An Honorable Beginning
Today, we are pleased to welcome back guest author Dwight Hughes
April 13, 1861—the broad, brown Mississippi flood tugged at United States mail steamer Bienville as she lay alongside a New Orleans levee preparing to sail the next morning with passengers, mail, and cargo for New York. Rumors were flying that fighting had begun somewhere, and about ten o’clock it became certain that General Beauregard had opened fire upon Fort Sumter in Charleston harbor. Bienville’s Captain James D. Bulloch confronted painful and potentially dangerous dilemmas concerning himself and his command.
Citizens collected on street corners, at hotels, and public places talking earnestly and gravely. There was no excitement or bravado, neither were there signs of despondency or distrust, recalled Bulloch in his memoirs. He felt, “a tingling of the flesh, a chilliness of the scalp, and a sensation as if each hair was slowly lifting itself on end. It was not fear, because the bravest of the brave are thus affected. It was only the keen consciousness of peril.” A few younger men talked of arming and marching to the frontier without waiting for a call, but the majority spoke and acted, “like men who were conscious that a great crisis had arisen, and they were ready to meet it.”[1]

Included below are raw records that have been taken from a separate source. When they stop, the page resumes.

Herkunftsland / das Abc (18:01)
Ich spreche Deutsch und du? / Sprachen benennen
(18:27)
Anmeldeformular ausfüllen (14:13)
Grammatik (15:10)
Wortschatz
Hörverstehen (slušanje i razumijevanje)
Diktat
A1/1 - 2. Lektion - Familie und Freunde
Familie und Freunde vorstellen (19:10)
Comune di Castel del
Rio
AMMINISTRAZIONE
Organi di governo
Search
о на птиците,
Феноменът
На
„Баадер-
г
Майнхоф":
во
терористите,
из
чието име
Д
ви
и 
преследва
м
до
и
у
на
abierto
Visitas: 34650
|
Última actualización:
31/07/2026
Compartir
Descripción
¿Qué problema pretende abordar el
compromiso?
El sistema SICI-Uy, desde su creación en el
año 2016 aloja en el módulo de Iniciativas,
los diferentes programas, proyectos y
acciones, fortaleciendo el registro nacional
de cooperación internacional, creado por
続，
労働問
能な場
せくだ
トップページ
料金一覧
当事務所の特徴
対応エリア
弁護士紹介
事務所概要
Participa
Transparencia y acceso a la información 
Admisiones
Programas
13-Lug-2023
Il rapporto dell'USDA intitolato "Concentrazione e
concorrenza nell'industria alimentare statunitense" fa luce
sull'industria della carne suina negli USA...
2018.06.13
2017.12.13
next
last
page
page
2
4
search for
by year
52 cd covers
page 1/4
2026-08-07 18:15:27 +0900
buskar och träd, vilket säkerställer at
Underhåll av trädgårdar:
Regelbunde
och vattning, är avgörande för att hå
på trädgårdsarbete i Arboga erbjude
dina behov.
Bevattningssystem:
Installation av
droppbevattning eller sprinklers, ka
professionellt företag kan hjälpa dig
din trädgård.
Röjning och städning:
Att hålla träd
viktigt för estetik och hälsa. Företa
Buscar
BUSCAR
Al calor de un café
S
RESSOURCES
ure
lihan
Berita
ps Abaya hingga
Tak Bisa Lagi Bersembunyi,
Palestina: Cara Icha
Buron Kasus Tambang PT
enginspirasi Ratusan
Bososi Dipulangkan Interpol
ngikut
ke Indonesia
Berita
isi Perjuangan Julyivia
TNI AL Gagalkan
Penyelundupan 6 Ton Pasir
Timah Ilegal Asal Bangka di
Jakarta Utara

Some years before, Bulloch had been one of a few Navy lieutenants detailed to the civilian Steam Packet and Mail Service to gain experience in steam. The Mail Service had increased, creating a demand for commanders and offering good positions with higher pay. Meanwhile, slow promotion in the Navy had “sapped the energies and ambition,” had “ceased to inspire,” and was depressing. Bulloch and several others resigned their commissions to remain in the Mail Service.
Like most Southerners, Bulloch hoped for a settlement short of war; he did not feel obligated to give up his occupation and business connections prematurely. “When [my home state of] Georgia seceded I was only a private individual engaged in the ordinary business of life. I had become completely identified with the shipping enterprises of New York…. My personal interests were wholly, and my personal friendships were chiefly, in the North….I had no property of any kind at the South, nor any pecuniary interests whatever in that part of the country.”

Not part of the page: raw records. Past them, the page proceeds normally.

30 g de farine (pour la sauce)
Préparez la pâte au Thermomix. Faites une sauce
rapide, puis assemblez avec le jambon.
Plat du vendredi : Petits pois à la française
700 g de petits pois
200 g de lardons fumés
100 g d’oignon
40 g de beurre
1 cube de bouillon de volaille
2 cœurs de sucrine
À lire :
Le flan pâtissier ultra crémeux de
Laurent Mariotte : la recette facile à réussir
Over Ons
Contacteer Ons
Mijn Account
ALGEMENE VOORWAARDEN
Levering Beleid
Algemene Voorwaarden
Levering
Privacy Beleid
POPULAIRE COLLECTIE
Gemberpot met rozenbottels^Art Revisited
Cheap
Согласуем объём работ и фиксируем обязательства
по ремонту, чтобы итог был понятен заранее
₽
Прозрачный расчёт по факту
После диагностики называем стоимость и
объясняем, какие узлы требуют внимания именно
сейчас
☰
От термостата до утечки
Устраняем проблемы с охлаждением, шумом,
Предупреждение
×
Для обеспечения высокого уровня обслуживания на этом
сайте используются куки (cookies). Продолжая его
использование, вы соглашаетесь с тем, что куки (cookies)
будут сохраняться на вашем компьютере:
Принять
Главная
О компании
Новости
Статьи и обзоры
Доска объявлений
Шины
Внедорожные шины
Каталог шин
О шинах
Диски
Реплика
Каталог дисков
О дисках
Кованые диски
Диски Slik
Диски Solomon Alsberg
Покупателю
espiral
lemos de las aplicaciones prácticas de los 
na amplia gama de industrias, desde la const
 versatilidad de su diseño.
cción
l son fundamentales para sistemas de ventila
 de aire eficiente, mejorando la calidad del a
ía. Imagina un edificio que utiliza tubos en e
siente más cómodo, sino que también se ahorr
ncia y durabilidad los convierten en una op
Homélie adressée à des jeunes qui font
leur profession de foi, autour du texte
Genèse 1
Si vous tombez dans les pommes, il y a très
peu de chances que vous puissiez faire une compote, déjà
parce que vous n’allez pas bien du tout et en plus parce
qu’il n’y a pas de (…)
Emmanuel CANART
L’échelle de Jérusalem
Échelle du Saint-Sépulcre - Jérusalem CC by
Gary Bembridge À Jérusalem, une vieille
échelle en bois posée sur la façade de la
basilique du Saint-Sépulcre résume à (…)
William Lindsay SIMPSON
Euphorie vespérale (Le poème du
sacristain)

However, noted Bulloch, “My heart and my head were with the South.” Now Beauregard had sounded the battle call; there could be no hesitation or delay. He prepared a letter to Judah P. Benjamin, Attorney-General of the new Confederate States, offering his services but explaining that he first must return Bienville to her New York owners. After posting that letter, the captain went on board to hasten preparations for sailing in the morning.

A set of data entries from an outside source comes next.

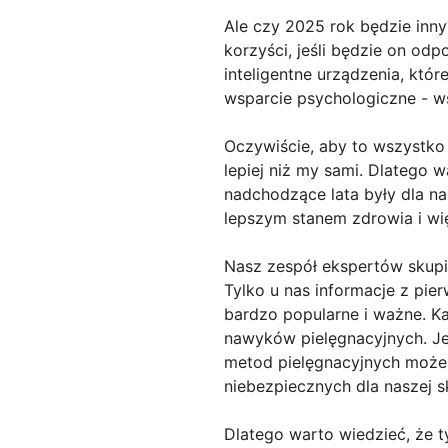
Ale czy 2025 rok będzie inn
korzyści, jeśli będzie on od
inteligentne urządzenia, któ
wsparcie psychologiczne - w
Oczywiście, aby to wszystko 
lepiej niż my sami. Dlatego
nadchodzące lata były dla n
lepszym stanem zdrowia i wię
Nasz zespół ekspertów skupi
Tylko u nas informacje z pier
bardzo popularne i ważne. Ka
nawyków pielęgnacyjnych. Jed
metod pielęgnacyjnych może 
niebezpiecznych dla naszej s
Dlatego warto wiedzieć, że t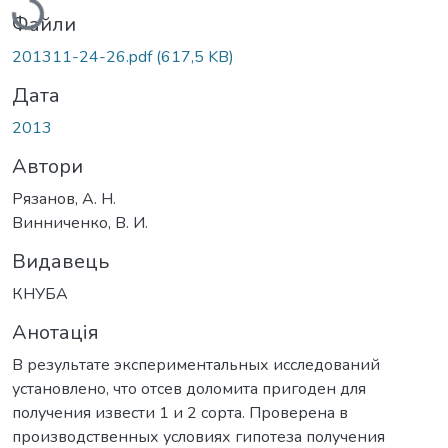
Файли
201311-24-26.pdf
(617,5 KB)
Дата
2013
Автори
Рязанов, А. Н.
Винниченко, В. И.
Видавець
КНУБА
Анотація
В результате экспериментальных исследований
установлено, что отсев доломита пригоден для
получения извести 1 и 2 сорта. Проверена в
производственных условиях гипотеза получения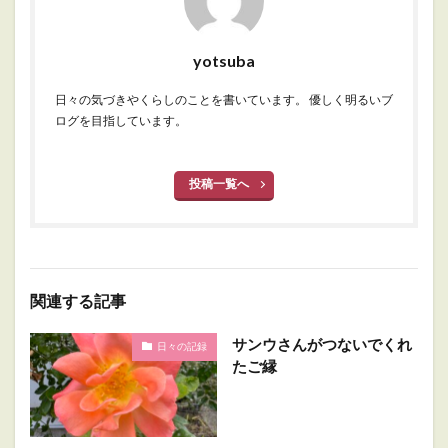
yotsuba
日々の気づきやくらしのことを書いています。 優しく明るいブ
ログを目指しています。
投稿一覧へ
関連する記事
サンウさんがつないでくれ
日々の記録
たご縁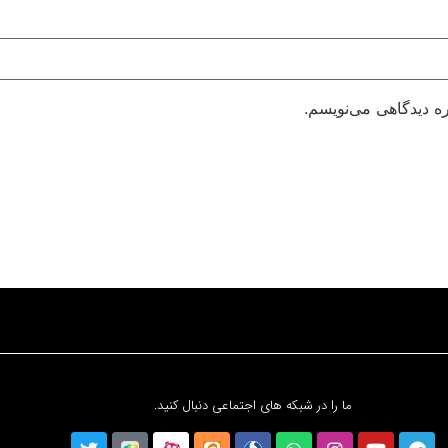
ره دیدگاهی می‌نویسم.
ما را در شبکه های اجتماعی دنبال کنید.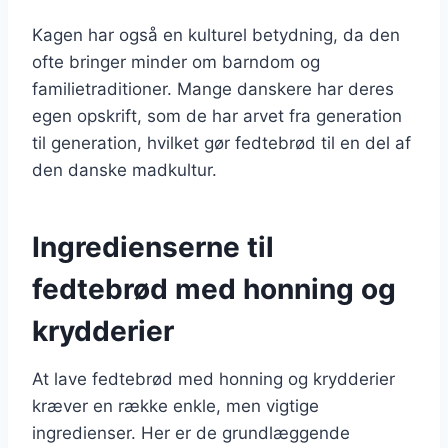
Kagen har også en kulturel betydning, da den
ofte bringer minder om barndom og
familietraditioner. Mange danskere har deres
egen opskrift, som de har arvet fra generation
til generation, hvilket gør fedtebrød til en del af
den danske madkultur.
Ingredienserne til
fedtebrød med honning og
krydderier
At lave fedtebrød med honning og krydderier
kræver en række enkle, men vigtige
ingredienser. Her er de grundlæggende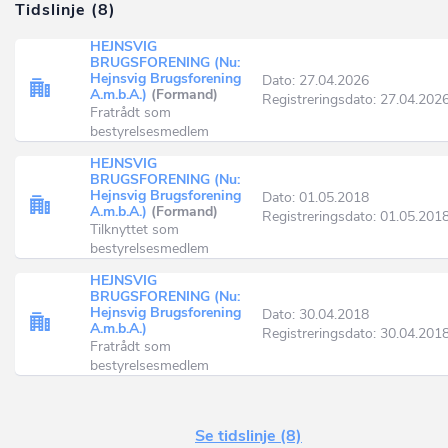
Tidslinje (8)
HEJNSVIG
BRUGSFORENING (Nu:
Hejnsvig Brugsforening
Dato: 27.04.2026
A.m.b.A.)
(Formand)
Registreringsdato: 27.04.202
Fratrådt som
bestyrelsesmedlem
HEJNSVIG
BRUGSFORENING (Nu:
Hejnsvig Brugsforening
Dato: 01.05.2018
A.m.b.A.)
(Formand)
Registreringsdato: 01.05.201
Tilknyttet som
bestyrelsesmedlem
HEJNSVIG
BRUGSFORENING (Nu:
Hejnsvig Brugsforening
Dato: 30.04.2018
A.m.b.A.)
Registreringsdato: 30.04.201
Fratrådt som
bestyrelsesmedlem
Se tidslinje (8)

That afternoon two members of the “Board of War” came to the ship with the steamship company agent, and informed Captain Bulloch of their intention to secure Bienville for Confederate service. She would be an excellent acquisition for a fledgling navy with a good supply of officers—most of them former U.S. Navy—but virtually no ships. If the captain would name a price, the governor would pay it. Despite continued urgings, Bulloch insisted that he had no authority to sell the vessel, nor could he make any arrangements for transferring her to the Confederacy. “Finally, they told me that if I did not accept the terms offered, it would probably be necessary to take the ship by force, but they would inform me of the Governor’s decision at a later hour.”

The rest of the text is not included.